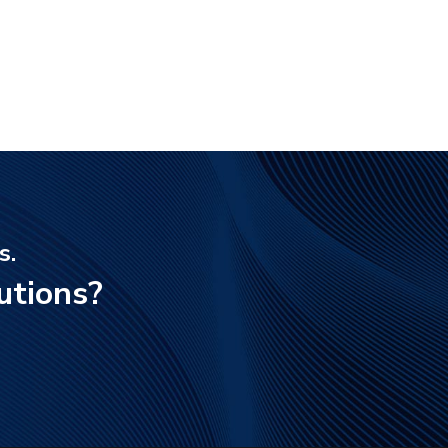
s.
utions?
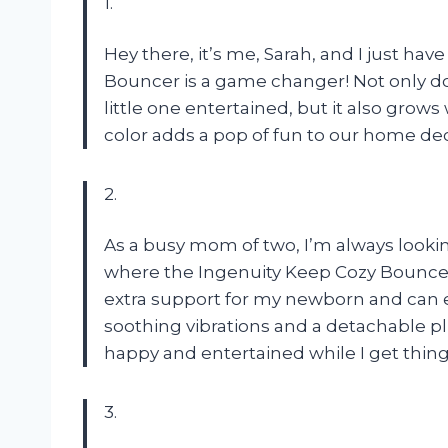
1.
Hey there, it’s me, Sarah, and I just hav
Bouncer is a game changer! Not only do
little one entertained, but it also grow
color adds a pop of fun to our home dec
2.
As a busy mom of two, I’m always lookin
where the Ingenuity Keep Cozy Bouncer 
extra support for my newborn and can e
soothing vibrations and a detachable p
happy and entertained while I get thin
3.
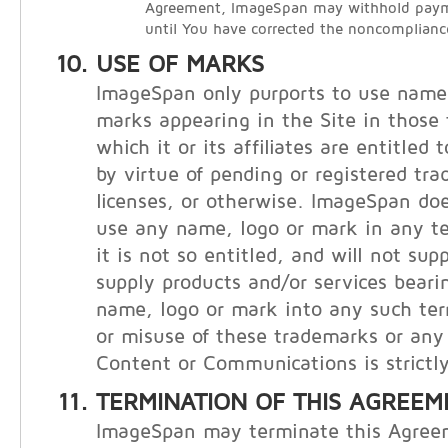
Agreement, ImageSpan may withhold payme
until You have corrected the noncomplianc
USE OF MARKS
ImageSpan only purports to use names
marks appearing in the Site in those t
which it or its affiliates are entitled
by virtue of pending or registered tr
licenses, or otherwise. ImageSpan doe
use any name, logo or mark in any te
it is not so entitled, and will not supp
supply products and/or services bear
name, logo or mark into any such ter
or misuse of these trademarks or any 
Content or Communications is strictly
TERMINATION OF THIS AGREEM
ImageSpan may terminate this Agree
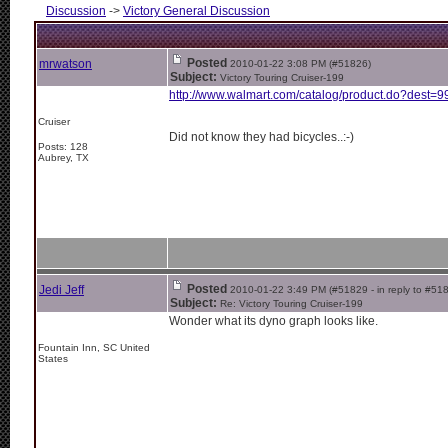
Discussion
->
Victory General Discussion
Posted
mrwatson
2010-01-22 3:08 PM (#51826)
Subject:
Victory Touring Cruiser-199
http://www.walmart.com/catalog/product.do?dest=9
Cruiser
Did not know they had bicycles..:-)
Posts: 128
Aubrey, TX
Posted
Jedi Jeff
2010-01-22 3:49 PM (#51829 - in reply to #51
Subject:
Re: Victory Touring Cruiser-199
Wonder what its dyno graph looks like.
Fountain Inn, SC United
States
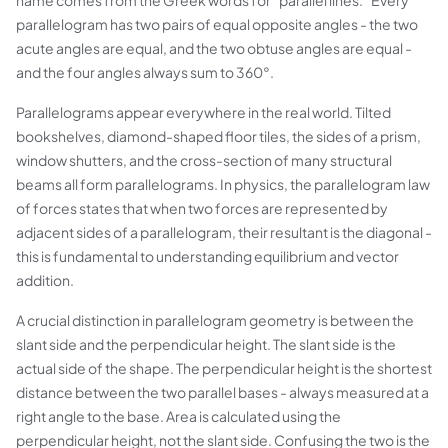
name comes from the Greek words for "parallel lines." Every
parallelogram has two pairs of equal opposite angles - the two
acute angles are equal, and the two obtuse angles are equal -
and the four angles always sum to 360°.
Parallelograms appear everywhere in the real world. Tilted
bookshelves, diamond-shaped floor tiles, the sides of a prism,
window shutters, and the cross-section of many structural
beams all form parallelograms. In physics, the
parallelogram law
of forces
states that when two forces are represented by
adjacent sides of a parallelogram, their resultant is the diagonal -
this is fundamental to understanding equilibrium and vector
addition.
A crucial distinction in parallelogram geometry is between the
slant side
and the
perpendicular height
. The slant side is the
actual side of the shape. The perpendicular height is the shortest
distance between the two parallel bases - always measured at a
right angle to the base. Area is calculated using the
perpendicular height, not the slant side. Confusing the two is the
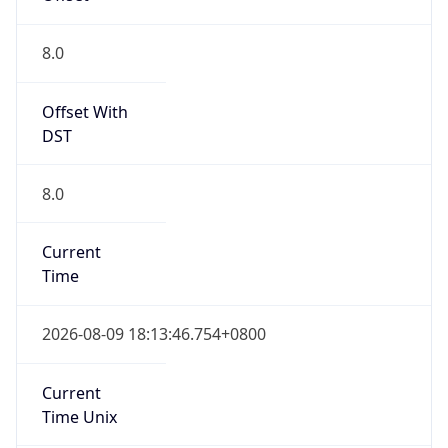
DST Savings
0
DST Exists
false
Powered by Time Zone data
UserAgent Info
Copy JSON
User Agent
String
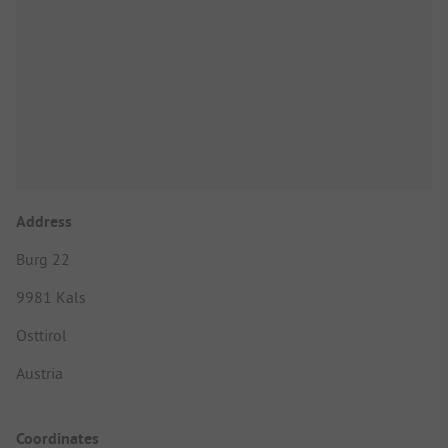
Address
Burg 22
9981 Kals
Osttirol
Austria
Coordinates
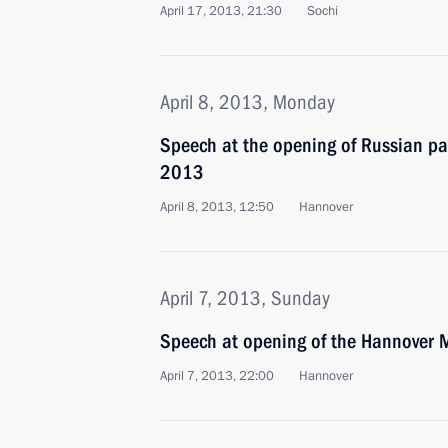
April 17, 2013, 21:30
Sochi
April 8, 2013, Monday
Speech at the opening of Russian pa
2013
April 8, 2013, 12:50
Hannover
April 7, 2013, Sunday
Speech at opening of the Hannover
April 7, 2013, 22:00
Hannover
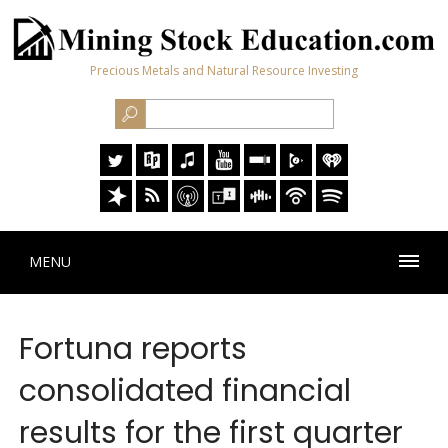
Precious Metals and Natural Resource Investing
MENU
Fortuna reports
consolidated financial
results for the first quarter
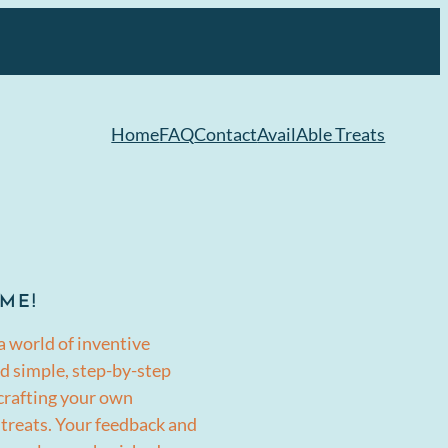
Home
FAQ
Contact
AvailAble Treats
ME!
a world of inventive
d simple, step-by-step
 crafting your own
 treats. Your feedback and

▬▬▬▬▬▬▬▬▬▬

◆ **HOW TO COMPLETE THIS TASK**
Retype verbatim only the lines beginning with the line that contains "use any name, logo or mark in any te" and ending with the last line of the listing above; pictures are to be excluded.

◆ **ANSWER SPACE**
use any name, logo or mark in any te
it is not so entitled, and will not supp
supply products and/or services bear
name, logo or mark into any such ter
or misuse of these trademarks or any 
Content or Communications is strictly
TERMINATION OF THIS AGREEM
ImageSpan may terminate this Agree
Discussion
->
Victory General Discussion
Posted
mrwatson
2010-01-22 3:08 PM (#51826)
Subject:
Victory Touring Cruiser-199
http://www.walmart.com/catalog/product.do?dest=9
Cruiser
Did not know they had bicycles..:-)
Posts: 128
Aubrey, TX
Posted
Jedi Jeff
2010-01-22 3:49 PM (#51829 - in reply to #51
Subject:
Re: Victory Touring Cruiser-199
Wonder what its dyno graph looks like.
Fountain Inn, SC United
States
name comes from the Greek words for "parallel lines." Every
parallelogram has two pairs of equal opposite angles - the two
acute angles are equal, and the two obtuse angles are equal -
and the four angles always sum to 360°.
Parallelograms appear everywhere in the real world. Tilted
bookshelves, diamond-shaped floor tiles, the sides of a prism,
window shutters, and the cross-section of many structural
beams all form parallelograms. In physics, the
parallelogram law
of forces
states that when two forces are represented by
adjacent sides of a parallelogram, their resultant is the diagonal -
this is fundamental to understanding equilibrium and vector
addition.
A crucial distinction in parallelogram geometry is between the
slant side
and the
perpendicular height
. The slant side is the
actual side of the shape. The perpendicular height is the shortest
distance between the two parallel bases - always measured at a
right angle to the base. Area is calculated using the
perpendicular height, not the slant side. Confusing the two is the
DST Savings
0
DST Exists
false
Powered by Time Zone data
UserAgent Info
Copy JSON
User Agent
String
Address
Burg 22
9981 Kals
Osttirol
Austria
Coordinates
April 17, 2013, 21:30
Sochi
April 8, 2013, Monday
Speech at the opening of Russian pa
2013
April 8, 2013, 12:50
Hannover
April 7, 2013, Sunday
Speech at opening of the Hannover
April 7, 2013, 22:00
Hannover
Precious Metals and Natural Resource Investing
MENU
Fortuna reports
consolidated financial
results for the first quarter
Home
FAQ
Contact
AvailAble Treats
ME!
a world of inventive
d simple, step-by-step
 crafting your own
 treats. Your feedback and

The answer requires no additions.